Data for analysis →
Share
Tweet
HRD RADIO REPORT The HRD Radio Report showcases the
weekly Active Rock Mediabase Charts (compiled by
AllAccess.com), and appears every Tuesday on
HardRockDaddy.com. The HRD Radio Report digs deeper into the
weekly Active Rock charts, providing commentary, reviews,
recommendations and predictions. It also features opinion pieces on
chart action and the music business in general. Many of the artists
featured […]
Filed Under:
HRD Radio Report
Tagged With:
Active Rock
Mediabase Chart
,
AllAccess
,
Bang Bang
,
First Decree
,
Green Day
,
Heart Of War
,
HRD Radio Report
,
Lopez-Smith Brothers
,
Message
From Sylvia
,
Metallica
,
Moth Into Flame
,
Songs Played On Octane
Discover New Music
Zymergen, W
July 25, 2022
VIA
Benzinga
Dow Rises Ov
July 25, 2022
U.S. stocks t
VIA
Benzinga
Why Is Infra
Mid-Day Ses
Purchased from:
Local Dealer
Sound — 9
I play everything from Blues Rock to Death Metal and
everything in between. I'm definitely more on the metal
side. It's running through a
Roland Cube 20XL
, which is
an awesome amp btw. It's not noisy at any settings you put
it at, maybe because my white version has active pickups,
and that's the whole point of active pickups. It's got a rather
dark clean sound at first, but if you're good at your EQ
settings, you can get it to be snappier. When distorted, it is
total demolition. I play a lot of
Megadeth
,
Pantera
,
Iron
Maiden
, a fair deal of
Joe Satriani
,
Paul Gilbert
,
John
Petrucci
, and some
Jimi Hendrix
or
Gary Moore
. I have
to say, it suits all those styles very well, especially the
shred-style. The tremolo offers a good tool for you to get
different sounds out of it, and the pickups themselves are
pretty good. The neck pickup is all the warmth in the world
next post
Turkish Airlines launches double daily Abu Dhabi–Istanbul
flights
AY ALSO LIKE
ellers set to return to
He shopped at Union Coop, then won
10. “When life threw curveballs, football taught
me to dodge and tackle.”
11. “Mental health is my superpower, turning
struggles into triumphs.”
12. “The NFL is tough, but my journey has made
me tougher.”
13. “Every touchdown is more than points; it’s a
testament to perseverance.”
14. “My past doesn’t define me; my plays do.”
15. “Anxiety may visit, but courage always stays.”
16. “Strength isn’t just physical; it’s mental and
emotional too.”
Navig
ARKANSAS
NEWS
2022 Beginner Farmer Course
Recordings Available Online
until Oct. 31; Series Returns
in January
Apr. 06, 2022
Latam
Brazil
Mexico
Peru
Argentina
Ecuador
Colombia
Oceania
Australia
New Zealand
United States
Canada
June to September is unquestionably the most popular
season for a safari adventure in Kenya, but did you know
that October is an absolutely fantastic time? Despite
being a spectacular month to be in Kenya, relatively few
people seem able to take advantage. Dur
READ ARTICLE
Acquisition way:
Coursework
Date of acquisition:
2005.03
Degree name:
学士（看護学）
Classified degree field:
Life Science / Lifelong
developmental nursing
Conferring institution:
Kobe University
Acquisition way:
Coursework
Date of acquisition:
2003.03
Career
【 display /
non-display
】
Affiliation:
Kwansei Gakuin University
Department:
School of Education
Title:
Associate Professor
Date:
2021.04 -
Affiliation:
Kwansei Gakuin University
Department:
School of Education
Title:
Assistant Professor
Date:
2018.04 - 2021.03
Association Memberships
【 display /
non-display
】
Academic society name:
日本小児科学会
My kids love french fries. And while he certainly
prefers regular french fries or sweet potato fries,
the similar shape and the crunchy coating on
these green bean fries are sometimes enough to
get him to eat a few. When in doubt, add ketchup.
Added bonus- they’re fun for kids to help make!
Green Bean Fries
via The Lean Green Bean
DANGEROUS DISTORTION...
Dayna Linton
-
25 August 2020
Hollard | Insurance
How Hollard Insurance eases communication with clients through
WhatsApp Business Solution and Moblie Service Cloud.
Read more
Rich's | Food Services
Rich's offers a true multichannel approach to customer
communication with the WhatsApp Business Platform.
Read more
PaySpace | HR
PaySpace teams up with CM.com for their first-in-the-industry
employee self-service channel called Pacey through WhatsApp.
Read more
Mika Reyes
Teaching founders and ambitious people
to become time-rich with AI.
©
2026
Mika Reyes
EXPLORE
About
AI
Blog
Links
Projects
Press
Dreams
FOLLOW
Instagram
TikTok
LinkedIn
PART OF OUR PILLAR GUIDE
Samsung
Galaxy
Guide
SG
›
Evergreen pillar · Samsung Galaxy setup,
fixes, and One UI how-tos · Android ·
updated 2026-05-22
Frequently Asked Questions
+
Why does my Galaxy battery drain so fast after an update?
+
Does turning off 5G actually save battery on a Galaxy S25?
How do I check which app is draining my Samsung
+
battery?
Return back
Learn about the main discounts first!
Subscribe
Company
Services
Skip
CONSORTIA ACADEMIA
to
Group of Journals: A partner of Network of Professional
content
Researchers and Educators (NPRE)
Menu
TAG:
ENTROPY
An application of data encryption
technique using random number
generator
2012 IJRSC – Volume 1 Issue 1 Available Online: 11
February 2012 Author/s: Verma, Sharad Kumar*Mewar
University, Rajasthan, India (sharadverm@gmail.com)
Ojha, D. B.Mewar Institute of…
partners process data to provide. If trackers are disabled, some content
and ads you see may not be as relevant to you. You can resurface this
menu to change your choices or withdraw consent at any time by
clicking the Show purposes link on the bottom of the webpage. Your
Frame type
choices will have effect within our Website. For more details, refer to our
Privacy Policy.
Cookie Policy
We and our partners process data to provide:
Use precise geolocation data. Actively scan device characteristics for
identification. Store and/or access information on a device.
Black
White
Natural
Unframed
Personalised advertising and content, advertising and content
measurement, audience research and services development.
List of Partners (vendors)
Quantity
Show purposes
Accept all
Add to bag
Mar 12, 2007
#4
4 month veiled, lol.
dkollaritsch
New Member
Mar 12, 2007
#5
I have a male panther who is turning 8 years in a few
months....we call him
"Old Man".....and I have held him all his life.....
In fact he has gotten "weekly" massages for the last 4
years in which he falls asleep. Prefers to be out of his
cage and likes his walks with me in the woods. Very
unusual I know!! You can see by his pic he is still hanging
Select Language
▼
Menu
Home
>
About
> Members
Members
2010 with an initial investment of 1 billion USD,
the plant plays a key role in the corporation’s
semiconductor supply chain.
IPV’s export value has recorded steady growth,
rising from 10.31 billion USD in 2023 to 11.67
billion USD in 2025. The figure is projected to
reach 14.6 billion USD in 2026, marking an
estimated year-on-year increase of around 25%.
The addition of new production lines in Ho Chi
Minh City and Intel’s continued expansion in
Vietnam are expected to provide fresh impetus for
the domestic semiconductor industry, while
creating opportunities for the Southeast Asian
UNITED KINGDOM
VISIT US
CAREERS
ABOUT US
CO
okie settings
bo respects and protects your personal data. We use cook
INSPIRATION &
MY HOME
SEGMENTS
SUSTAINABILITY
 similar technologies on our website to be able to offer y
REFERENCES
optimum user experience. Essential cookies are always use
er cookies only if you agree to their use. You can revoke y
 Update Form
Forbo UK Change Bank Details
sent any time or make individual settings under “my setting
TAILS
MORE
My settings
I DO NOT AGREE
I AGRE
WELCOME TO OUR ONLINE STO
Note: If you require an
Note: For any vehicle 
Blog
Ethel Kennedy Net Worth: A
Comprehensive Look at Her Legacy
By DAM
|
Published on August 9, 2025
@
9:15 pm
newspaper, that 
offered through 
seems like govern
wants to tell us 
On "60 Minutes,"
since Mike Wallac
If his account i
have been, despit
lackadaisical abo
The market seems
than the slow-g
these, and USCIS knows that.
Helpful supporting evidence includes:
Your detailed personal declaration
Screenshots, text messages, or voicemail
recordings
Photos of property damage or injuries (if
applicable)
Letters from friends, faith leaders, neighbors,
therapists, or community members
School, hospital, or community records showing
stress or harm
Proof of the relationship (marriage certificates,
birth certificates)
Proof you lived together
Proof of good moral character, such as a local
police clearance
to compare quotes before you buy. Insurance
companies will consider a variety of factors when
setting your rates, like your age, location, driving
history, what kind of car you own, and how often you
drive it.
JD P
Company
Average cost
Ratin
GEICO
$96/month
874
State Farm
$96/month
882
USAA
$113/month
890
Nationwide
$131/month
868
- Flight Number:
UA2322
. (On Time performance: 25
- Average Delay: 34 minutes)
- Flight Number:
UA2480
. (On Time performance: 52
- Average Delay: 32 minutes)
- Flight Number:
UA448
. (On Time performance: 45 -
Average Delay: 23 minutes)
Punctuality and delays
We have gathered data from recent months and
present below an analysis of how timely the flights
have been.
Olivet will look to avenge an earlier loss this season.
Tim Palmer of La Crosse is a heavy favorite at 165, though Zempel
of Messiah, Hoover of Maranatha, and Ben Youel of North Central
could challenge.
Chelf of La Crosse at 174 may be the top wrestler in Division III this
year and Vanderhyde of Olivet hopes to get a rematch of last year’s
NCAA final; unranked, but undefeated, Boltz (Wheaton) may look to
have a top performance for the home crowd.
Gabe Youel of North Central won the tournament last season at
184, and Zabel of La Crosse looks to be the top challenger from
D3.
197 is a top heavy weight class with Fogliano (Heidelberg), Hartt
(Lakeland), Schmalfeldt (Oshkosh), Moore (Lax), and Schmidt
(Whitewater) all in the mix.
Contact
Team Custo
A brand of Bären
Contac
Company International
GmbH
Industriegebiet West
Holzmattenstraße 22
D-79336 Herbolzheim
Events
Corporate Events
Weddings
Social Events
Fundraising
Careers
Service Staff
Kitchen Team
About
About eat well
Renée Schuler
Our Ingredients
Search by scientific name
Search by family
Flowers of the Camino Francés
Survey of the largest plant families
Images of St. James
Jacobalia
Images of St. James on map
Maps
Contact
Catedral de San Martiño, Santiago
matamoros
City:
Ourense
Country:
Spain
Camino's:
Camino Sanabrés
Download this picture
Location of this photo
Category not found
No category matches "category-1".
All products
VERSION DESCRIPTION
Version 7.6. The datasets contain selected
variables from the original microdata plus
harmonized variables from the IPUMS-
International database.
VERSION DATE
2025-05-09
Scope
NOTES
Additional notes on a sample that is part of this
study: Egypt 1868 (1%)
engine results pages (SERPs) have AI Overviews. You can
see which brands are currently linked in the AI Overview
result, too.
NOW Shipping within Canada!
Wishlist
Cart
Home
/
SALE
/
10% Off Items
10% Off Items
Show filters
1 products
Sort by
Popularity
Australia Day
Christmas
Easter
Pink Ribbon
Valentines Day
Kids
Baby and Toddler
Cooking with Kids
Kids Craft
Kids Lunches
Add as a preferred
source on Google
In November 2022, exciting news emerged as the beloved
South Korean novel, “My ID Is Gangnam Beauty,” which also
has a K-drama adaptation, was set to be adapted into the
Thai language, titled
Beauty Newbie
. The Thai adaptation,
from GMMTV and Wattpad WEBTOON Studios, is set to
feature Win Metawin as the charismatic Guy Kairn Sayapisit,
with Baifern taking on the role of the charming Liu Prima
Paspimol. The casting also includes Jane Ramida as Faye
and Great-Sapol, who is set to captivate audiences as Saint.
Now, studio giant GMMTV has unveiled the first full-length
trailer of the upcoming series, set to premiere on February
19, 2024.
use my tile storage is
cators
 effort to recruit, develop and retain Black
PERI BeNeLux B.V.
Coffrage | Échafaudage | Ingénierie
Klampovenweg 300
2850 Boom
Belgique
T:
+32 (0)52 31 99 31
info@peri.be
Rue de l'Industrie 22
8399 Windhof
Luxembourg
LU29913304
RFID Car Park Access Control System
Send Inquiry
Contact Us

Task directions →
Determine the number of lines in the data that include the string "heavy". Only that number belongs in the answer.

Exercise response →
2